女子(おなご)ばっかりじゃろ、王雅の話ででてくる人たちは」


 いや、そんなことないよ? オーレンティウスさんとか、アレクトさんとか、ベン隊長さんとか、ジャコさんとか、面倒くさいほど頭の働くお爺さんとか。まあ女性のほうが多いかもしれないが、日本でも女性の比率のほうが多かったわけだし、こちらの世界でもそうなだけかもしれないじゃん。アリスさんならわかって……わかった上でもイタズラしてきそうだな。


「たまたまなんですよ、本当に」

「妾はべつに気にしておらぬ。いままでが異常すぎたんじゃ、女子の気配が微塵もしなかったからのぅ……」


 いや、待て。それはつまり、僕がモテないと言いたいのか? ちっげーし! 僕はモテモテだし! エンドだって僕のこと大好きだよな!?

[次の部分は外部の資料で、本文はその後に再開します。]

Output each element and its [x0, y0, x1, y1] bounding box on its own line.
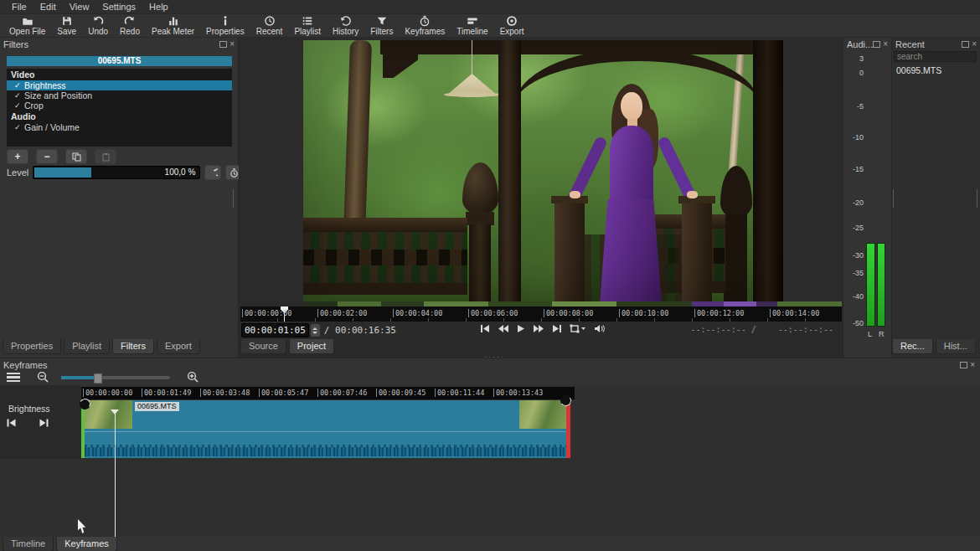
undo-button[interactable]: Undo — [82, 14, 114, 38]
tab-hist[interactable]: Hist... — [936, 339, 976, 354]
tab-timeline[interactable]: Timeline — [3, 537, 54, 551]
filter-enabled-checkbox[interactable]: ✓ — [14, 81, 24, 90]
tab-source[interactable]: Source — [240, 339, 286, 354]
ruler-tick-label: 00:00:00:00 — [83, 389, 132, 397]
recent-icon — [264, 15, 276, 27]
recent-panel: Recent × 00695.MTS Rec...Hist...Jobs — [892, 38, 980, 358]
float-panel-icon[interactable] — [960, 362, 967, 368]
redo-icon — [124, 15, 136, 27]
keyframes-clip[interactable]: 00695.MTS — [81, 400, 570, 458]
playlist-button[interactable]: Playlist — [288, 14, 327, 38]
close-panel-icon[interactable]: × — [230, 41, 235, 48]
keyframes-time-ruler[interactable]: 00:00:00:0000:00:01:4900:00:03:4800:00:0… — [81, 387, 575, 399]
tab-properties[interactable]: Properties — [3, 339, 61, 354]
transport-buttons — [480, 324, 605, 333]
rewind-button[interactable] — [498, 324, 509, 333]
filter-enabled-checkbox[interactable]: ✓ — [14, 123, 24, 131]
float-panel-icon[interactable] — [219, 41, 227, 48]
properties-button[interactable]: Properties — [200, 14, 250, 38]
position-timecode-field[interactable]: 00:00:01:05 — [241, 323, 309, 337]
meter-db-label: -5 — [843, 102, 864, 111]
next-keyframe-button[interactable] — [39, 419, 49, 427]
zoom-out-icon[interactable] — [37, 371, 49, 384]
copy-filters-button[interactable] — [65, 149, 87, 164]
volume-button[interactable] — [594, 324, 605, 333]
filter-enabled-checkbox[interactable]: ✓ — [14, 101, 24, 110]
recent-file-item[interactable]: 00695.MTS — [896, 65, 941, 75]
level-reset-button[interactable] — [204, 165, 221, 180]
add-filter-button[interactable]: + — [7, 149, 28, 164]
close-panel-icon[interactable]: × — [970, 362, 975, 368]
recent-button[interactable]: Recent — [250, 14, 289, 38]
keyframes-zoom-slider[interactable] — [61, 376, 170, 379]
tab-playlist[interactable]: Playlist — [64, 339, 110, 354]
audio-meter-title: Audi... — [847, 39, 873, 49]
in-out-menu-button[interactable] — [570, 324, 586, 333]
meter-db-label: -10 — [843, 133, 864, 142]
fast-forward-button[interactable] — [533, 324, 544, 333]
splitter-handle[interactable] — [233, 189, 234, 208]
float-panel-icon[interactable] — [962, 41, 969, 48]
tab-filters[interactable]: Filters — [112, 339, 154, 354]
player-time-ruler[interactable]: 00:00:00:0000:00:02:0000:00:04:0000:00:0… — [240, 306, 842, 322]
player-tabs: SourceProject — [240, 339, 337, 354]
splitter-handle[interactable] — [893, 189, 894, 208]
zoom-in-icon[interactable] — [187, 371, 199, 384]
filter-group-audio: Audio — [7, 111, 232, 122]
ruler-tick-label: 00:00:09:45 — [376, 389, 426, 397]
skip-to-end-button[interactable] — [552, 324, 562, 333]
menu-file[interactable]: File — [5, 2, 34, 12]
duration-label: / 00:00:16:35 — [324, 325, 396, 336]
previous-keyframe-button[interactable] — [7, 419, 16, 427]
position-spinner[interactable] — [311, 324, 320, 337]
filters-button[interactable]: Filters — [364, 14, 399, 38]
menu-edit[interactable]: Edit — [34, 2, 63, 12]
ruler-minor-ticks — [240, 318, 842, 322]
skip-to-start-button[interactable] — [480, 324, 490, 333]
history-button[interactable]: History — [327, 14, 364, 38]
history-icon — [340, 15, 352, 27]
export-button[interactable]: Export — [494, 14, 530, 38]
keyframes-button[interactable]: Keyframes — [399, 14, 451, 38]
keyframes-playhead[interactable] — [115, 414, 116, 551]
level-slider[interactable]: 100,0 % — [33, 166, 200, 179]
filter-enabled-checkbox[interactable]: ✓ — [14, 91, 24, 100]
remove-filter-button[interactable]: − — [36, 149, 58, 164]
zoom-slider-handle[interactable] — [94, 373, 102, 384]
tab-export[interactable]: Export — [157, 339, 200, 354]
keyframes-icon — [419, 15, 431, 27]
video-preview — [303, 40, 783, 301]
menu-help[interactable]: Help — [142, 2, 175, 12]
tab-project[interactable]: Project — [289, 339, 334, 354]
menu-settings[interactable]: Settings — [95, 2, 142, 12]
filters-icon — [376, 15, 388, 27]
close-panel-icon[interactable]: × — [972, 41, 977, 48]
clip-out-edge[interactable] — [566, 400, 570, 458]
ruler-tick-label: 00:00:07:46 — [317, 389, 367, 397]
timeline-button[interactable]: Timeline — [451, 14, 493, 38]
scrollbar-handle[interactable] — [977, 189, 977, 208]
level-slider-fill — [34, 167, 91, 178]
menu-view[interactable]: View — [63, 2, 96, 12]
filter-item-gain-volume[interactable]: ✓Gain / Volume — [7, 122, 232, 132]
redo-button[interactable]: Redo — [114, 14, 146, 38]
tab-rec[interactable]: Rec... — [892, 339, 933, 354]
left-panel-tabs: PropertiesPlaylistFiltersExport — [3, 339, 203, 354]
paste-filters-button[interactable] — [95, 149, 116, 164]
ruler-tick-label: 00:00:03:48 — [200, 389, 250, 397]
filter-item-crop[interactable]: ✓Crop — [7, 100, 232, 111]
keyframes-menu-button[interactable] — [7, 373, 20, 383]
play-button[interactable] — [517, 324, 525, 333]
tab-keyframes[interactable]: Keyframes — [56, 537, 117, 551]
float-panel-icon[interactable] — [873, 41, 880, 48]
ruler-tick-label: 00:00:10:00 — [619, 309, 668, 317]
recent-search-input[interactable] — [894, 51, 977, 62]
close-panel-icon[interactable]: × — [883, 41, 888, 48]
save-button[interactable]: Save — [51, 14, 82, 38]
peak-meter-button[interactable]: Peak Meter — [146, 14, 200, 38]
shotcut-window: FileEditViewSettingsHelp Open FileSaveUn… — [0, 0, 980, 551]
filter-item-brightness[interactable]: ✓Brightness — [7, 80, 232, 90]
filters-panel: Filters × 00695.MTS Video✓Brightness✓Siz… — [0, 38, 239, 358]
open-file-button[interactable]: Open File — [3, 14, 51, 38]
filter-item-size-and-position[interactable]: ✓Size and Position — [7, 90, 232, 100]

 僕の強い視線に、エンドはそっぽ向いて返してくれた。はいどうも。


「あの鎧の男が漆真殿というのは、妾も姉上も母上も知っておるのじゃ。妾たちはあの鎧になる瞬間を見ていたからの……王雅は一歩遅れたんじゃったか」


 そうか、知らないの僕だけだったんだ。


「白ローブ……と王雅が呼んでいるやつについては、妾にもわからぬ。たぶん、あの場に居た誰もわからぬじゃろうな。氷界王、と呼ばれている存在の可能性が高いんじゃったか? そやつを目指すのも悪くはないじゃろうな」


 うーん、ぶっちゃけ氷界王を目指してはいたが、いまは放っておいてもいい気がするんだよなあ。現に氷界王に接触しなくても、菫さんは見つけられたわけだし。


「それよりも王雅、金はどれくらい持ち合わせておる?」


 僕は、『はい』と言って通貨を入れた袋を手渡すと、菫さんは難しい顔をした。


「だいぶ、少ないのぅ。妾もこれよりちょっと多いくらいじゃが……まずは依頼(リクエスト)でもこなすかの?」


 一、二回くらいなら金のために動いてもいいだろう。生活費を稼がなゃいけないのはいつの世も同じだな。


「かっこいい僕の姿、いっちょ見せてあげますよ」


 立ち上がる僕に、菫さんは服のすそを引っ張って止めた。


「だめじゃ。話によれば、魔剣なしでは魔術が使えないのじゃろ? 妾も冒険者を見たことあるんじゃが、強化魔術と呼ばれているあれ。あれがなくてはこの世界の魔獣とは戦えないのじゃ」


 異彩眼(アナザー・アンノウン)があれば似たような動きは可能なんだけどなぁ……強化魔術なしで使用すれば、二度と体が動かないレベルでぶっ壊れるだろうけど。そこまで無理しないでも金くらい稼げるはずだ、だからがんばるよ。そもそも菫さんだって。


「菫さんも、強化魔術使えないんでしょう?」

「妾は魔術などなくても戦えるのじゃ。そういう種族じゃからな、妖怪の、とくに鬼というのは」


 それもそうか、最上級鬼獣も彼女の手にかかれば赤子同然だからね。でもなぁ、僕がただ見てるだけってのはなぁ、罪悪感もあるし、心配だし、怖いし、寂しいし、どうにかならないかなぁ。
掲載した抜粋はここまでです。